How does the law deal with an open secret? If it’s the United Kingdom the process is known as ‘super injunctions‘, essentially forbidding any person, or publication from mentioning what a court has proscribed. While many other countries have legal processes to limit reporting – in Canada naming someone under 18 years old charged with a charged with a criminal offense is in itself a crime – the UK has a history of using gagging orders not only for court proceedings and national security issues, but also to ‘protect’ individuals from privacy violations.
It all sounds fine – both legally and ethically, and in most cases a necessary code of common law and legislation – but the case of UK Footballer Ryan Giggs, and how British courts attempted to prevent him being named in the media, highlights the absurdity of extending beyond the relative control of traditional media, to the masses on social media platforms.
The story begins a few months ago when lawyers for Ryan Giggs successfully pleaded in UK court to prevent him being identified as the ‘alleged’ person of interest in an affair with reality TV ‘star’ Imogen Thomas. If the case alone sounds absurd, the implications are not. Under UK law the imposition of a super injunction prevents even publicizing that the said injunction has been granted – and the UK pretends its law defies national boundaries. Essentially anyone breaching the ban, publicizing or even sharing all or part of the proscribed information, anywhere in the world, would be liable to criminal prosecution. (you can read about the Giggs/Thomas debacle here)
What made the situation a farce, and highlighted how legal code needs to catch up, even precede, technology and culture, are the 75 000 plus twitter users who ‘outed’ Ryan Giggs. The Glasgow Scotland Newspaper Sunday Herald posting an identifiable photo on its front page, UK Times columnist Giles Coren threatened with contempt of court in a similar super injunction infraction, and finally UK Member of Parliament John Hemming using parliamentary privilege to do legally what thousands had already accomplished through social media, and naming Ryan Giggs in public. In the first instance the Sunday Herald, I would say bravely, forced an England court to act across a national frontier in support of its super injunction – which it subsequently decided was impractical. In the second, the court decided the information Giles Coren had published was already well within the public realm through social media – in essence, he was reporting on ‘reports’ so no contempt of court. In the third, MP John Hemming highlighted the absurd pretension that a national gag order has any real effect in a social media information age.

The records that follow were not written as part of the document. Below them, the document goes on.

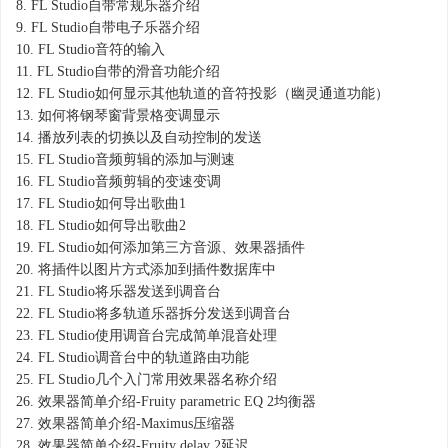
8.
FL Studio自带常规乐器介绍
9.
FL Studio自带电子乐器介绍
10.
FL Studio音符的输入
11.
FL Studio自带的滑音功能介绍
12.
FL Studio如何显示其他轨道的音符投影（幽灵通道功能）
13.
如何将钢琴窗背景格变调显示
14.
播放列表的切换以及自动控制的发送
15.
FL Studio音频剪辑的添加与测速
16.
FL Studio音频剪辑的变速变调
17.
FL Studio如何导出歌曲1
18.
FL Studio如何导出歌曲2
19.
FL Studio如何添加第三方音源、效果器插件
20.
将插件以图片方式添加到插件数据库中
21.
FL Studio将乐器发送到调音台
22.
FL Studio将多轨道乐器拆分发送到调音台
23.
FL Studio使用调音台完成简单混音处理
24.
FL Studio调音台中的轨道路由功能
25.
FL Studio几个入门常用效果器名称介绍
26.
效果器简单介绍-Fruity parametric EQ 2均衡器
27.
效果器简单介绍-Maximus压缩器
28.
效果器简单介绍-Fruity delay 2延迟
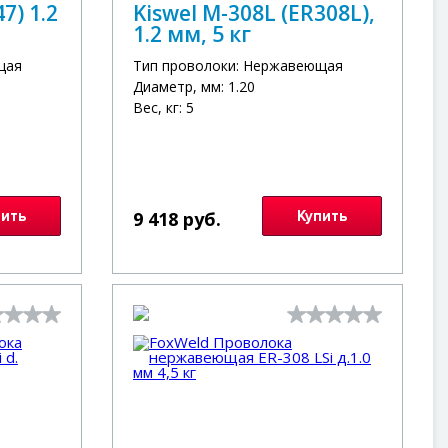
7) 1.2
Kiswel M-308L (ER308L),
1.2 мм, 5 кг
щая
Тип проволоки: Нержавеющая
Диаметр, мм: 1.20
Вес, кг: 5
пить
9 418 руб.
Купить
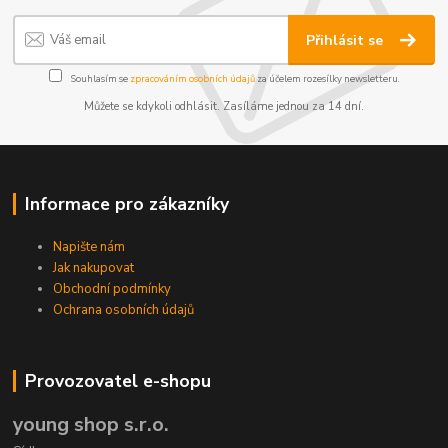
Přihlásit se
Souhlasím se
zpracováním osobních údajů
za účelem rozesílky newsletteru.
Můžete se kdykoli odhlásit. Zasíláme jednou za 14 dní.
Informace pro zákazníky
Napište nám
Jak nakupovat
Obchodní podmínky
Ochrana osobních údajů
Provozovatel e-shopu
young shop s.r.o.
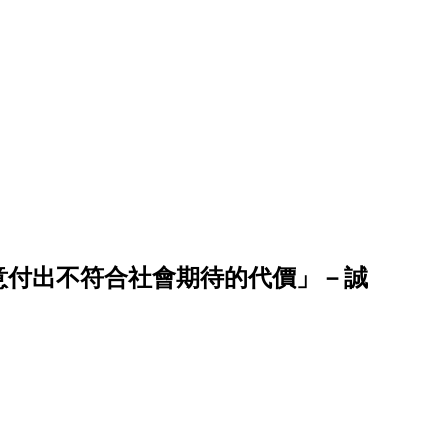
。
意付出不符合社會期待的代價」－誠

The British Prime Minister, David Cameron, recognized the conflict on restricting traditional media through gagging orders, when the information was already widely distributed through social media.
“It’s not fair on the newspapers if all the social media can report this and the newspapers can’t, and so the law and the practice has got to catch up with how people consume media today,” he said. via Guardian UK
What the UK Prime Minister failed to note was this goes far beyond consumption of media, but production. Certainly we can think of many instances where information should be restricted out of a greater public or personal interest – the recent Canadian Federal election is a prime example where results from the eastern districts were published on Twitter before polls closed on the west coast (although I find that restriction debatable as to voting influence). Gagging orders, injunctions and threats of contempt of court only work if law enforcement has the resources to identify and prosecute the perpetrators. When information becomes widely available, and we live in an age where social media makes that inevitable, existing gagging laws are impractical. Restricting newspapers, TV stations, radio from publication is one matter – contentious, but in the past proven to be enforceable through criminal and civil courts. The same cannot be said for citizen journalists, bloggers, even if they hold to a journalistic ethical standard – and obviously to anyone who simply shares a link, or retweets a post. The former group have faced legal proceedings – bloggers have been sued, often unsuccessfully – it’s the shear volume of people sharing information that makes existing gagging orders unenforceable.